The elves would have to improve their "crop" yields at a faster rate than their population growth, which would imply constant progress, or negligible reproduction, which seems unnatural, or high mortality from something. (Hmm... What does "sailing to the west" really mean?)
 

log in or register to remove this ad

Kid Charlemagne said:
In my own campaign, the dwarves trade for the resources they need. They have the gold, the silver, and the gems, and they use it to buy the things they can't grow themselves.
It certainly makes sense that the dwarves would have a near-monopoly on valuable things coming out of the ground -- but that implies a not-so-reclusive existence. On the other hand, precious metals and stones are value-dense and non-perishable, so they wouldn't need to be on a major trade route with regular caravans visiting.
Kid Charlemagne said:
I suppose if you want to more directly use the Jomon as an template for underdark dwarves, you could have your dwarves living on the edges of a vast underground lake or river that teems with fish. Rare lichens might be very high in nutritional value.
Are there any real-world analogs to this? Does anything grow in deep, deep caves?
 

mmadsen said:
It certainly makes sense that the dwarves would have a near-monopoly on valuable things coming out of the ground -- but that implies a not-so-reclusive existence. On the other hand, precious metals and stones are value-dense and non-perishable, so they wouldn't need to be on a major trade route with regular caravans visiting.

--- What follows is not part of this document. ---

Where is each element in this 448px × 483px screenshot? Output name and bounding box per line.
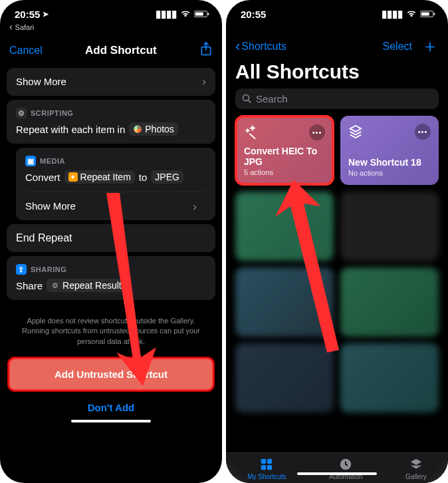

My dwarves are not so reclusive and more lawful neutral than standard. They had an expansive kingdom some time ago and made use of slaves (some human but primarily goblin - hence the goblin hate for dwarves) and tributary realms. Now, their tributary kingdoms have mostly revolted, and the dwarven kingdom itself has split into three (one of which has been taken over by the obligatory dragon). Now, rather than their previous feudal methods, they've moved into the beginnings of a financial kingdom, becoming financiers.

mmadsen said:
Are there any real-world analogs to this? Does anything grow in deep, deep caves?

I can't think of anything. Or at least not enough to support a civilization; but I don't mind making that much of a leap.
 

mmadsen said:
Are there any real-world analogs to this? Does anything grow in deep, deep caves?

You get microorganisms and crustacenas in deep caves, but generally food is scarce in real caves and insufficeint to support large creatures. However the deepsea does set some precedent with organisms that survive by Chemosynthesis.

It is possible (in fact probable) that in damp geothermally active sections of the underdark the underdark chemosynthetic organisms have evolved which are able to support the underdark ecology. I would suppose the existence of rivers, even seas full of nutrient rich chemosynthetic slime flowing through the underdark and providing habitat replete with giant tubeworms, giant protozoan oozes, enormous molluscs and abberant crustaceans (even Aboleths).

Dwarfs having evolved to process these sulfur rich foods would have a very different metabolism to humans (and terrible flatulence)
 

Tonguez said:
Dwarfs having evolved to process these sulfur rich foods would have a very different metabolism to humans (and terrible flatulence)
Well, one could assume that's why they so often have charisma penalties.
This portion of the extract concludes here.